Nichtsdestoweniger werd’ ich’s mir bei Gelegenheit zu Gemüte führen; kurzweilig scheint es, wie die folgende Stelle zeigt, allemal:
»Daß es eine Volksehre gibt, sehen wohl selbst die meisten deutschen Welscher ein. Daß jedes große Volk seine Sprachehre haben und hüten muß, ist den unbelehrbaren Welschern unfaßbar, denn ihnen ist die Sprache nur Verständigungsmittel, nicht heiliges Leben der Volksseele. Man hat dumme unreife deutsche Mädchen, die mit französischen Kriegsgefangenen geliebäugelt, ins Gefängnis gesperrt ›wegen Würdelosigkeit‹. Wie denkt der Leser über deutsche Würde angesichts folgender recht bekannt gewordener Vorkommnisse inmitten des deutschen Weltkrieges? Ein preußischer Hauptmann weist voll Entrüstung zurück eine ihm ins Feld geschickte Zigarettenschachtel mit der Aufschrift: ›Extra Noblesse de la fabrique Patria à Posen‹ und fragt in der Täglichen Rundschau: ›Wird es noch nicht anders?‹ Er hatte gefühlt, was wir alle wissen: Es wird nicht anders.« Eduard Engel, Sprich Deutsch! (1917)
Dass den Guten bei der Lektüre der ersten SMS der Schlag getroffen hätte, so denke ich mal, ist wohl klar.
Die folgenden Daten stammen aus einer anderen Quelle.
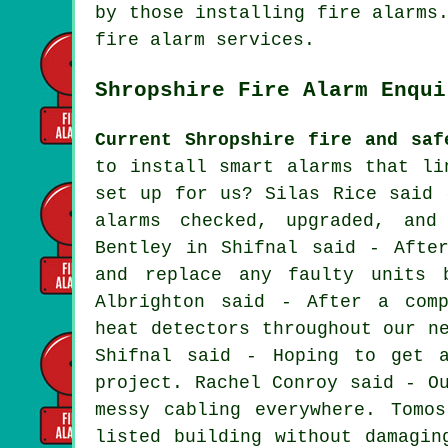
by those installing fire alarms
fire alarm services.
Shropshire Fire Alarm Enqui
Current Shropshire fire and saf
to install smart alarms that li
set up for us? Silas Rice said 
alarms checked, upgraded, and
Bentley in Shifnal said - Afte
and replace any faulty units 
Albrighton said - After a comp
heat detectors throughout our n
Shifnal said - Hoping to get 
project. Rachel Conroy said - O
messy cabling everywhere. Tomo
listed building without damagin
Aber wo mittlerweile ja nun die teutsche Obrigkeit unsere Muttersprache von Amts wegen hat verhunzen lassen, würde mich schon interessieren, was der gute Engel dazu gesagt hätte. Wo ihm damals schon der deutsche Reichstag »beherrschender Mittelpunkt welschender Beredsamkeit« war.
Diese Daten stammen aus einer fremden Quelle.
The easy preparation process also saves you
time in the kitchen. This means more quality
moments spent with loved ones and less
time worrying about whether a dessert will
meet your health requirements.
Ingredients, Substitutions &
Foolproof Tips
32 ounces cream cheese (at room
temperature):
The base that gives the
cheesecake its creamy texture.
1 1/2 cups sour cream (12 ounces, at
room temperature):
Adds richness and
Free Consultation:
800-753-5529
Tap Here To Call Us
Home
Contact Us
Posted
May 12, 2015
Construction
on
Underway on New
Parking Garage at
Auf der anderen Seite drängen sich mir angesichts der folgenden Passage gewisse, wenn auch noch nicht so recht festzumachende Parallelen auf:
»Das Wort ›Unmöglich‹ scheint es in Deutschland nicht zu geben; was können denn die Deutschen nicht? – Der Weltkrieg ums deutsche Dasein hat in der Tat den, uns Deutsche nicht zum wenigsten, überraschenden Beweis geliefert, daß wir so ziemlich alles können, was in Menschenmacht liegt; daß wir vieles trefflicher können als andre Völker; daß wir jedoch selbst in diesem Tod- oder Lebenkampf ums Fortbestehen deutschen Volkstumes nicht das vermögen, was die niedrigsten unsrer vielfarbigen Feinde mühelos vollbringen: den festesten Grundbau alles Volkstumes unerschütterlich zu bewahren, die unverfälschte, unverwelschte Muttersprache.«
Wir Deutschen können alles, selbst durch Verordnung von oben unter dem Deckmäntelchen einer »Reform« eine gewachsene Sprache verhunzen, während der »vielfarbige« Rest der Welt es mühelos vollbringt, sich den festesten Grundbau seines Volksthumes zu bewahren, indem er selbiges einfach weiterwursteln lässt.